Un sommeil paradoxal différé corrélé avec des marqueurs d’Alzheimer
C’est sur cette phase du sommeil que se sont penchés les chercheurs de l’Université de Californie. Ils ont analysé les mécanismes particuliers du sommeil qui ont une influence sur les processus pathologiques de la maladie d’Alzheimer, un domaine encore peu exploré avant cette étude. Parmi 128 participants, âgés en moyenne de 71 ans, 64 étaient atteints de la maladie d’Alzheimer, 41 présentaient une déficience cognitive légère et 23 avaient des facultés cognitives normales.
Les mesures de polysomnographies mises en relation avec l’analyse de 3 biomarqueurs sanguins de la maladie ont montré que les personnes atteintes de la maladie d’Alzheimer ou de déficience cognitive légère mettaient plus de temps à s’endormir et à entrer en sommeil paradoxal que les personnes de cognition normale. Puis, après avoir réparti les participants en deux groupes, entre sommeil paradoxal précoce et sommeil paradoxal tardif, ils ont constaté que les membres du groupe “tardif” avaient des valeurs plus élevées dans les 3 marqueurs observés de la maladie d’Alzheimer.
Au-delà de l’importance du sommeil paradoxal pour la consolidation de la mémoire et des souvenirs et son influence sur les risques de développer la maladie d’Alzheimer, cette étude a permis de mettre en lumière les mécanismes précis de cette corrélation. Ainsi, plus l’entrée en sommeil paradoxal est retardée et plus la capacité du cerveau à consolider les souvenirs ainsi que la régulation des émotions peuvent être perturbées.
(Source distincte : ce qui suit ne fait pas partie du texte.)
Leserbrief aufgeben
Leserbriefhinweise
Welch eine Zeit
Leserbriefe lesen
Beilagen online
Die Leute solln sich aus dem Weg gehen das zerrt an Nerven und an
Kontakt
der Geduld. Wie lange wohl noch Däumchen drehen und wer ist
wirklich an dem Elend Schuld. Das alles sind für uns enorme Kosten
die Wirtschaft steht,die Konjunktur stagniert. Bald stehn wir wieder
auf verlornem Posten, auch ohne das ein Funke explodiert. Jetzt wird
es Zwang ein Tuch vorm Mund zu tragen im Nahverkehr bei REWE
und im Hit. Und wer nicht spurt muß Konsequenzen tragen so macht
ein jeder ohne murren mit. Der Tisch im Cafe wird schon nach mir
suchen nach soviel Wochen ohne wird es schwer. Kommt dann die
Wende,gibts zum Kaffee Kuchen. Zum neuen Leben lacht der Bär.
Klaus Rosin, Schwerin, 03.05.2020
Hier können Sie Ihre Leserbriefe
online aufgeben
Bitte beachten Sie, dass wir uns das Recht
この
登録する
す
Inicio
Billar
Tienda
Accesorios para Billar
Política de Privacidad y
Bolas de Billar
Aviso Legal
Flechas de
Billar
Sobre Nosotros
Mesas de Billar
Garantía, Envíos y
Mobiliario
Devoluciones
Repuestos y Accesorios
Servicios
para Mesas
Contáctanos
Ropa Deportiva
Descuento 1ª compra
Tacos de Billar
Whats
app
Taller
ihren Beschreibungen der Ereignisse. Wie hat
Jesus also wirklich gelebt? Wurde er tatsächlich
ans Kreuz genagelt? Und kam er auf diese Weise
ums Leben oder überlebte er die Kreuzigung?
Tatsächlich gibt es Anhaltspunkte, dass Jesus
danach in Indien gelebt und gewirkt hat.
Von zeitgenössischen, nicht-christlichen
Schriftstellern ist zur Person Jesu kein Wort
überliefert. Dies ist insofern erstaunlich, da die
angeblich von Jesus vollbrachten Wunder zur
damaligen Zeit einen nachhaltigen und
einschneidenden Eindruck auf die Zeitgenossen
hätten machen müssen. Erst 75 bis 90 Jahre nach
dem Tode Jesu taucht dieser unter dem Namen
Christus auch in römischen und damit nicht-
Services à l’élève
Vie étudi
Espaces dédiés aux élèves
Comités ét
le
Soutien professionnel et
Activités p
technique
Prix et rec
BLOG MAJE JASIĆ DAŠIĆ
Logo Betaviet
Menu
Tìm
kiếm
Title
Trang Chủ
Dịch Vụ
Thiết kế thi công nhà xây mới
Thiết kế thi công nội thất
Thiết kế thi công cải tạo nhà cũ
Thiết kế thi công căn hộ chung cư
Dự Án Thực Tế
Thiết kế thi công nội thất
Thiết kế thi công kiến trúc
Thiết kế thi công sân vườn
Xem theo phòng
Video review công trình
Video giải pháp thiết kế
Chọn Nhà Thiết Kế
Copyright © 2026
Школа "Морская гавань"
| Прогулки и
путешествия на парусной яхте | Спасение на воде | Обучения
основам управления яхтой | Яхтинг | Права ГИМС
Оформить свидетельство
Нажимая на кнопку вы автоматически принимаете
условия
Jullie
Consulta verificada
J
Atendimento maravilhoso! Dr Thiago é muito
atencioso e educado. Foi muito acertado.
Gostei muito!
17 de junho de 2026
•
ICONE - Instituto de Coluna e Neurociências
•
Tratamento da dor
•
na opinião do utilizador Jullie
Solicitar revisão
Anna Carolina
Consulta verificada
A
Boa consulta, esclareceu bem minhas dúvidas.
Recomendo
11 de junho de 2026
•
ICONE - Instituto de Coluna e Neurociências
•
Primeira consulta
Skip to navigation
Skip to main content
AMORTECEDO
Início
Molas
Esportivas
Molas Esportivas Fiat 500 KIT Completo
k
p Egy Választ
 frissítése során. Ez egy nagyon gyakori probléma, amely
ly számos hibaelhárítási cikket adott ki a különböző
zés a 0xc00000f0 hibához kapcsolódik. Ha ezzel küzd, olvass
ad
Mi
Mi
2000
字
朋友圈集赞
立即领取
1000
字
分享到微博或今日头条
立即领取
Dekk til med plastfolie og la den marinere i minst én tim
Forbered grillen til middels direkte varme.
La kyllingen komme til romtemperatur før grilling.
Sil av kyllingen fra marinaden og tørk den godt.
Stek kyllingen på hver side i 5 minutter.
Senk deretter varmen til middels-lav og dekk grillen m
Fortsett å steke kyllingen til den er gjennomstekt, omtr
Les auteurs de l’étude ont ajouté qu’un sommeil paradoxal insuffisant ou retardé a aussi pour effet d’augmenter le cortisol, l’hormone du stress, qui peut endommager l’hippocampe du cerveau, essentielle à la consolidation de la mémoire. D’autres études avaient déjà montré qu’une diminution du sommeil paradoxal chez des personnes en bonne santé avait pour conséquences une réduction du volume du lobe frontal basal, une région particulièrement sensible à la dégénérescence précoce de la maladie d’Alzheimer.
Ces nouvelles découvertes concernant la latence du sommeil paradoxal et la pathogenèse de la maladie d’Alzheimer pourrait ouvrir la voie vers la découverte d’un nouveau marqueur de la maladie d’Alzheimer. A l’heure où la recherche dans le domaine de la maladie d’Alzheimer avance à grands pas avec la mise sur le marché de traitements de plus en plus prometteurs lors de la phase précoce de la maladie, ces résultats représentent une avancée majeure.
Ces travaux nous rappellent avant tout l’importance de veiller à une bonne hygiène de vie avec un sommeil en qualité et en quantité suffisante pour préserver nos capacités cognitives et la santé de notre cerveau.